La ciencia aclara que el aumento del autismo se debe a mejores diagnósticos y no a una tragedia

En un artículo publicado por Scientific American, se desmiente la información proporcionada por Robert F. Kennedy Jr., secretario de Salud y Servicios Humanos, sobre las causas del aumento en las tasas de autismo. Kennedy Jr. generó alarma al declarar que uno de cada 31 niños de ocho años en Estados Unidos tiene un diagnóstico de autismo, calificando la condición como una «tragedia» que «destruye familias». Además, afirmó que los niños autistas «regresan» alrededor de su segundo cumpleaños, una idea que los expertos en autismo consideran obsoleta.
Según la investigación científica, el autismo tiene una heredabilidad del 60 al 90 por ciento, y en hasta el 40 por ciento de los casos, se pueden identificar mutaciones genéticas específicas que explican la condición. Si bien existen factores de riesgo ambientales, como la contaminación del aire, el aumento en las tasas de autismo se atribuye principalmente a la ampliación de los criterios de diagnóstico y a una detección más exhaustiva.
Annette Estes, directora del Centro de Autismo de la Universidad de Washington, señaló la complejidad de las causas del autismo, comparándolo con el síndrome de Down, donde una única alteración genética es responsable. El informe del Autism and Developmental Disabilities Monitoring Network (ADDM) reveló que la tasa de autismo en niños de ocho años aumentó de uno en 150 en 2000 a uno en 31 en 2014.
Los cambios en los criterios de diagnóstico, reflejados en las sucesivas ediciones del Manual Diagnóstico y Estadístico de los Trastornos Mentales (DSM), han contribuido significativamente al aumento en las cifras. Estudios realizados en Dinamarca y Estados Unidos respaldan esta afirmación, demostrando que gran parte del incremento se debe a modificaciones en la clasificación y notificación del autismo.

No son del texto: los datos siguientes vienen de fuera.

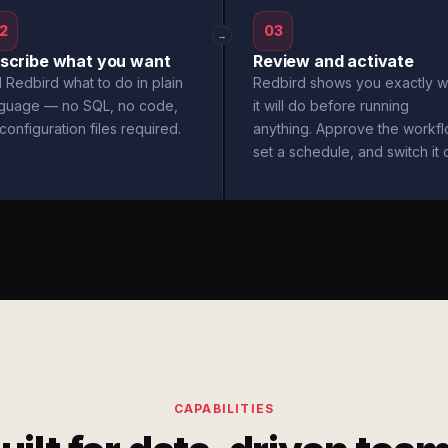
2
03
→
scribe what you want
Review and activate
l Redbird what to do in plain
Redbird shows you exactly w
nguage — no SQL, no code,
it will do before running
configuration files required.
anything. Approve the workfl
set a schedule, and switch it 
CAPABILITIES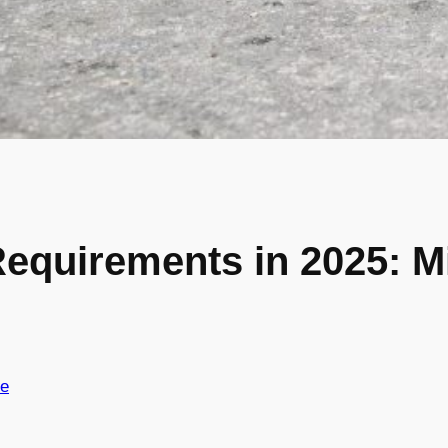
Requirements in 2025: 
ce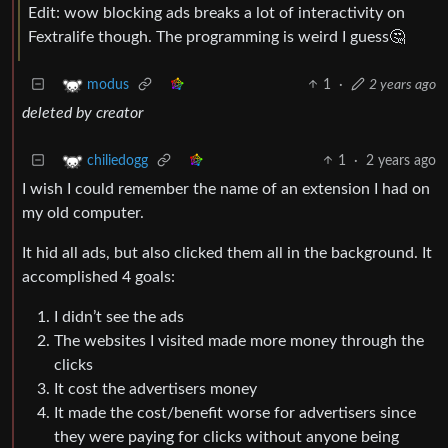
Edit: wow blocking ads breaks a lot of interactivity on
Fextralife though. The programming is weird I guess🤔
1
·
2 years ago
modus
deleted by creator
1
·
2 years ago
chiliedogg
I wish I could remember the name of an extension I had on
my old computer.
It hid all ads, but also clicked them all in the background. It
accomplished 4 goals:
I didn’t see the ads
The websites I visited made more money through the
clicks
It cost the advertisers money
It made the cost/benefit worse for advertisers since
they were paying for clicks without anyone being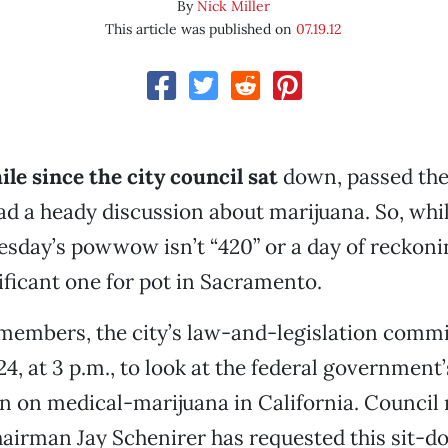
By
Nick Miller
This article was published on
07.19.12
ile since the city council sat
down, passed the
had a heady discussion about marijuana. So, whil
day’s powwow isn’t “420” or a day of reckoning,
nificant one for pot in Sacramento.
members, the city’s law-and-legislation commit
24, at 3 p.m., to look at the federal governmen
n on medical-marijuana in California. Counci
airman Jay Schenirer has requested this sit-d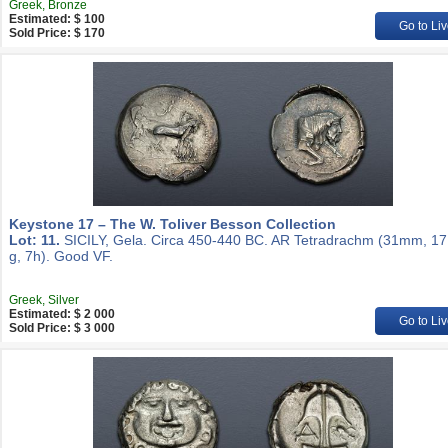
Greek, Bronze
Estimated: $ 100
Go to Liv
Sold Price: $ 170
Keystone 17 – The W. Toliver Besson Collection
Lot: 11.
SICILY, Gela. Circa 450-440 BC. AR Tetradrachm (31mm, 17
g, 7h). Good VF.
Greek, Silver
Estimated: $ 2 000
Go to Liv
Sold Price: $ 3 000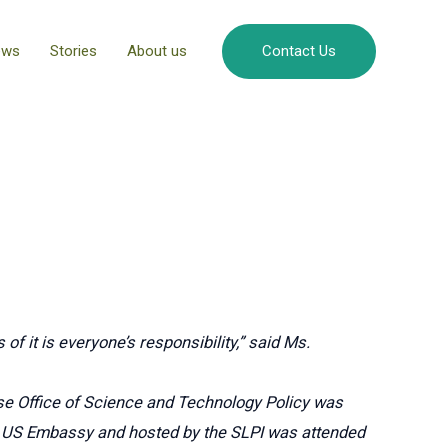
ews
Stories
About us
Contact Us
of it is everyone’s responsibility,” said Ms.
se Office of Science and Technology Policy was
the US Embassy and hosted by the SLPI was attended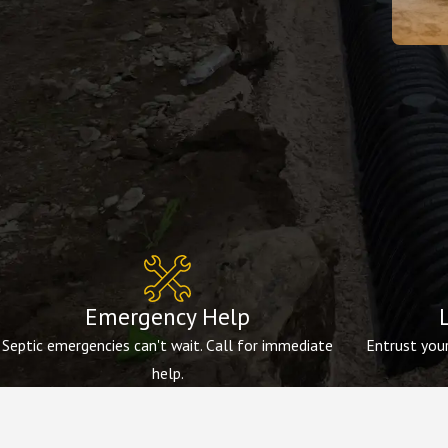
Emergency Help
Septic emergencies can't wait. Call for immediate
Entrust your
help.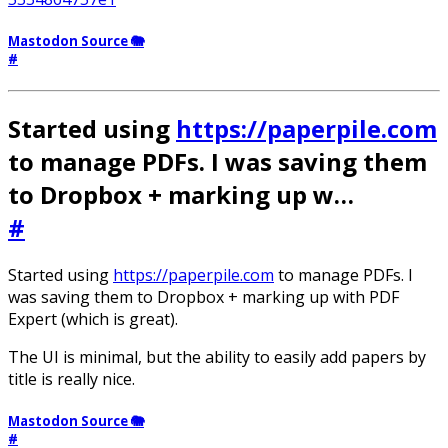
Mastodon Source 🐘
#
Started using
https://paperpile.com
to manage PDFs. I was saving them
to Dropbox + marking up w…
#
Started using
https://paperpile.com
to manage PDFs. I
was saving them to Dropbox + marking up with PDF
Expert (which is great).
The UI is minimal, but the ability to easily add papers by
title is really nice.
Mastodon Source 🐘
#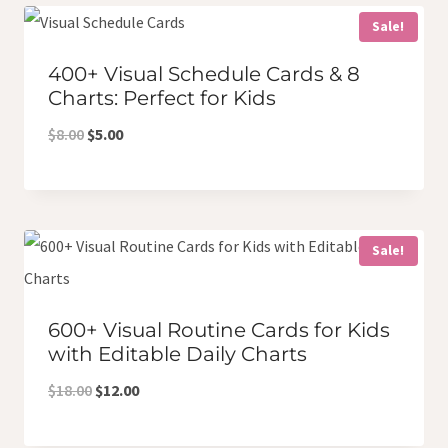
$7.50.
$6.00.
Sale!
400+ Visual Schedule Cards & 8
Charts: Perfect for Kids
Original
Current
$
8.00
$
5.00
price
price
was:
is:
$8.00.
$5.00.
Sale!
600+ Visual Routine Cards for Kids
with Editable Daily Charts
Original
Current
$
18.00
$
12.00
price
price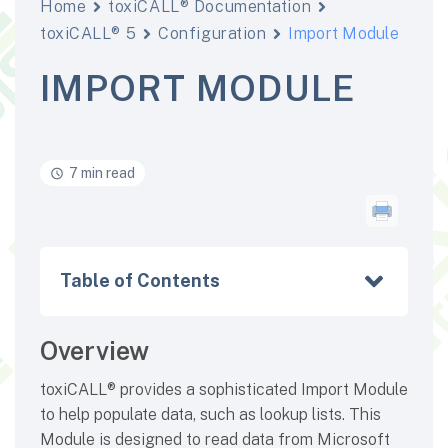
Home
toxiCALL® Documentation
toxiCALL® 5
Configuration
Import Module
IMPORT MODULE
7 min read
Table of Contents
Overview
toxiCALL® provides a sophisticated Import Module
to help populate data, such as lookup lists. This
Module is designed to read data from Microsoft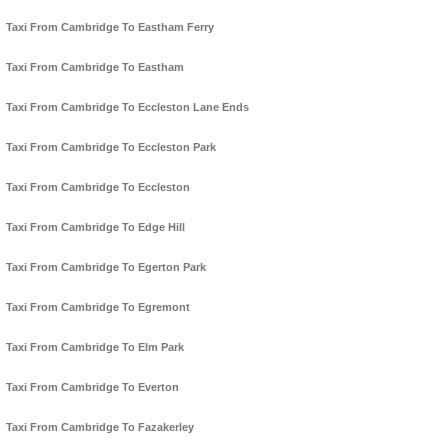
Taxi From Cambridge To Eastham Ferry
Taxi From Cambridge To Eastham
Taxi From Cambridge To Eccleston Lane Ends
Taxi From Cambridge To Eccleston Park
Taxi From Cambridge To Eccleston
Taxi From Cambridge To Edge Hill
Taxi From Cambridge To Egerton Park
Taxi From Cambridge To Egremont
Taxi From Cambridge To Elm Park
Taxi From Cambridge To Everton
Taxi From Cambridge To Fazakerley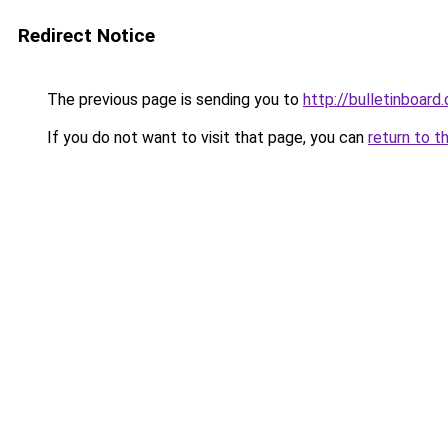
Redirect Notice
The previous page is sending you to
http://bulletinboard.
If you do not want to visit that page, you can
return to t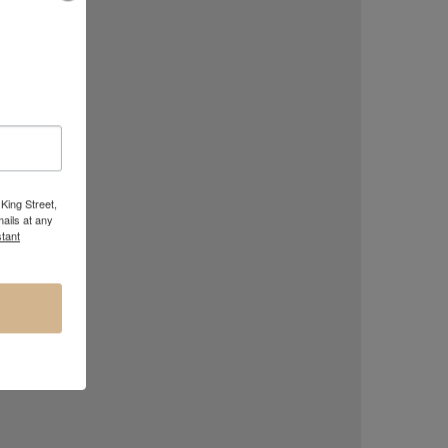
olorado 2018
King Street,
ails at any
tant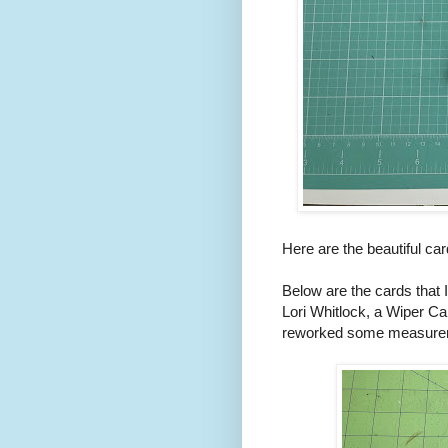
Here are the beautiful car
Below are the cards that 
Lori Whitlock, a Wiper Car
reworked some measureme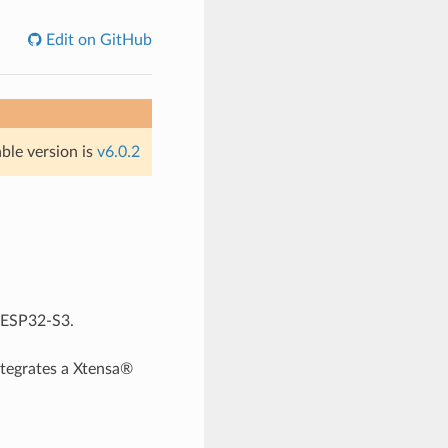
Edit on GitHub
able version is
v6.0.2
r ESP32-S3.
tegrates a Xtensa®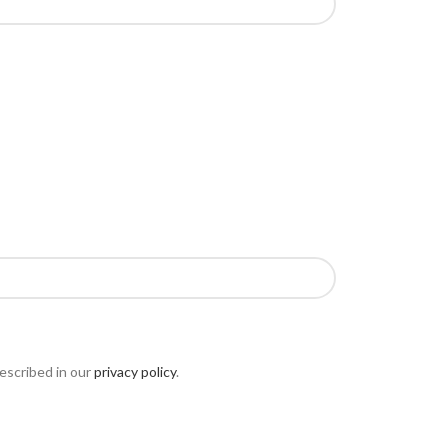
escribed in our
privacy policy
.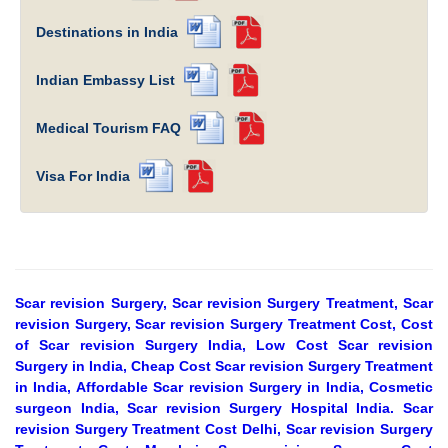
Destinations in India
Indian Embassy List
Medical Tourism FAQ
Visa For India
Scar revision Surgery, Scar revision Surgery Treatment, Scar
revision Surgery, Scar revision Surgery Treatment Cost, Cost
of Scar revision Surgery India, Low Cost Scar revision
Surgery in India, Cheap Cost Scar revision Surgery Treatment
in India, Affordable Scar revision Surgery in India, Cosmetic
surgeon India, Scar revision Surgery Hospital India. Scar
revision Surgery Treatment Cost Delhi, Scar revision Surgery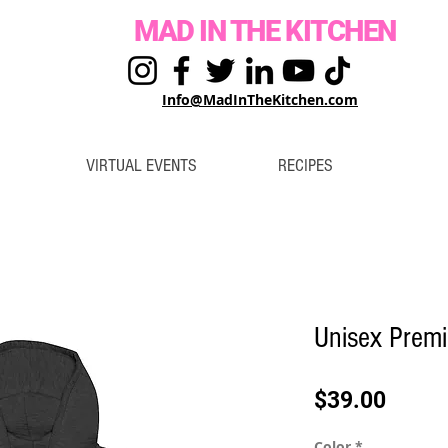
MAD IN THE KITCHEN
Info@MadInTheKitchen.com
VIRTUAL EVENTS
RECIPES
Unisex Premi
Price
$39.00
Color
*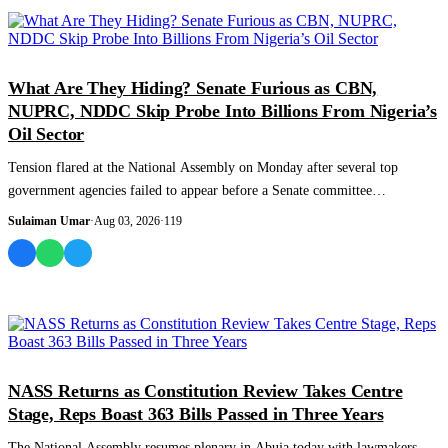
NEWS AND ANALYSIS
What Are They Hiding? Senate Furious as CBN,
NUPRC, NDDC Skip Probe Into Billions From Nigeria’s
Oil Sector
Tension flared at the National Assembly on Monday after several top
government agencies failed to appear before a Senate committee
investigating billions o...
Sulaiman Umar
·
Aug 03, 2026
·
119
NEWS AND ANALYSIS
NASS Returns as Constitution Review Takes Centre
Stage, Reps Boast 363 Bills Passed in Three Years
The National Assembly resumes plenary in Abuja today with lawmakers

La variación en las tasas de autismo entre los estados de EE.UU., con California presentando la mayor prevalencia y Texas la menor, también sugiere la influencia de las prácticas de detección y evaluación. Además, factores como la edad avanzada de los padres, los partos prematuros y la exposición a contaminantes ambientales durante el embarazo y la infancia pueden aumentar el riesgo de autismo.
A pesar de las promesas de Kennedy Jr. de encontrar respuestas sobre las causas del autismo para septiembre, su enfoque ignora investigaciones previas que han descartado ciertas teorías, como la relación entre vacunas y autismo, y la influencia de ultrasonidos durante el embarazo. La comunidad científica continúa investigando los complejos factores de riesgo ambientales, y expertos como Estes enfatizan la importancia de basarse en el conocimiento acumulado para comprender y abordar el autismo.